Earth, Energy


Fossil Fuels


In the world of fossil fuels, natural gas is often the overlooked ugly duckling. It gets lumped in with oil, as in “oil and gas industry”, even though the discussion usually centers upon oil. It does not help that gasoline, which is derived from oil, is shortened to “gas”. In many people’s mind, the “gas” in “oil and gas” refers to gasoline, and not natural gas. However, natural gas has much to offer as an energy source that makes it preferable to other forms of fossil fuels. It burns much cleaner than coal or oil, and it produces far less carbon dioxide for each unit of energy. Its simple chemical nature makes it a much better source to use in high efficiency fuel cells than either coal or gas. As a usable energy source, natural gas really has only one stumbling block, but it is a major one: it is hard to transport and store. If the transport or storage system is not completely sealed, natural gas will leak. Further, both systems must be able to withstand high pressures in order to compact the natural gas into a reasonable space. These problems have kept natural gas from widespread usage throughout history, even though its existence has been known about for a long time. Like coal and oil, natural gas has been used for several millennia. The earliest records of this date back to 200 B.C., when the Chinese developed a crude system of bamboo pipes to transport gas to burners to evaporate brine to make salt. However, it was not until large-scale pipe systems were developed in the 1800’s that natural gas began to see extended use. Initially, it was used for lighting in homes and buildings. The increased production of electricity in the late 1800’s led to a decline in this usage, although there became a growing demand throughout the 1900’s for its use to heat homes, water, and cook. Most of this usage of natural gas was near the wells that produced it due to the lack of long-range pipelines or transport.
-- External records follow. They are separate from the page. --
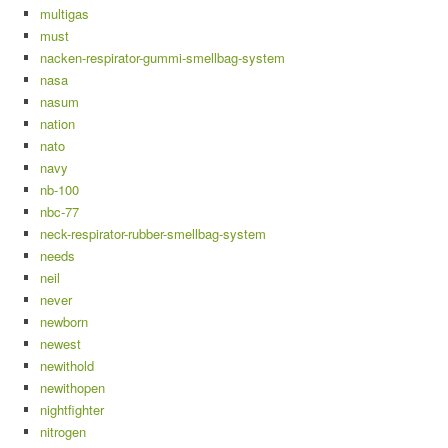
multigas
must
nacken-respirator-gummi-smellbag-system
nasa
nasum
nation
nato
navy
nb-100
nbc-77
neck-respirator-rubber-smellbag-system
needs
neil
never
newborn
newest
newithold
newithopen
nightfighter
nitrogen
In 1925, the first all-welded pipeline over 200 miles in length was built, running from Louisiana to Texas. The growth in such pipeline networks and the cheap price of natural gas led to an expansion in its use. Between the turn of the century and 1970, usage and production of natural gas increased fifty-fold. However, production of natural gas in the U.S. peaked in 1973, and by 1980, we began to import natural gas from other countries. Today, about 15 percent of our natural gas comes from other countries, mostly through pipelines from Canada.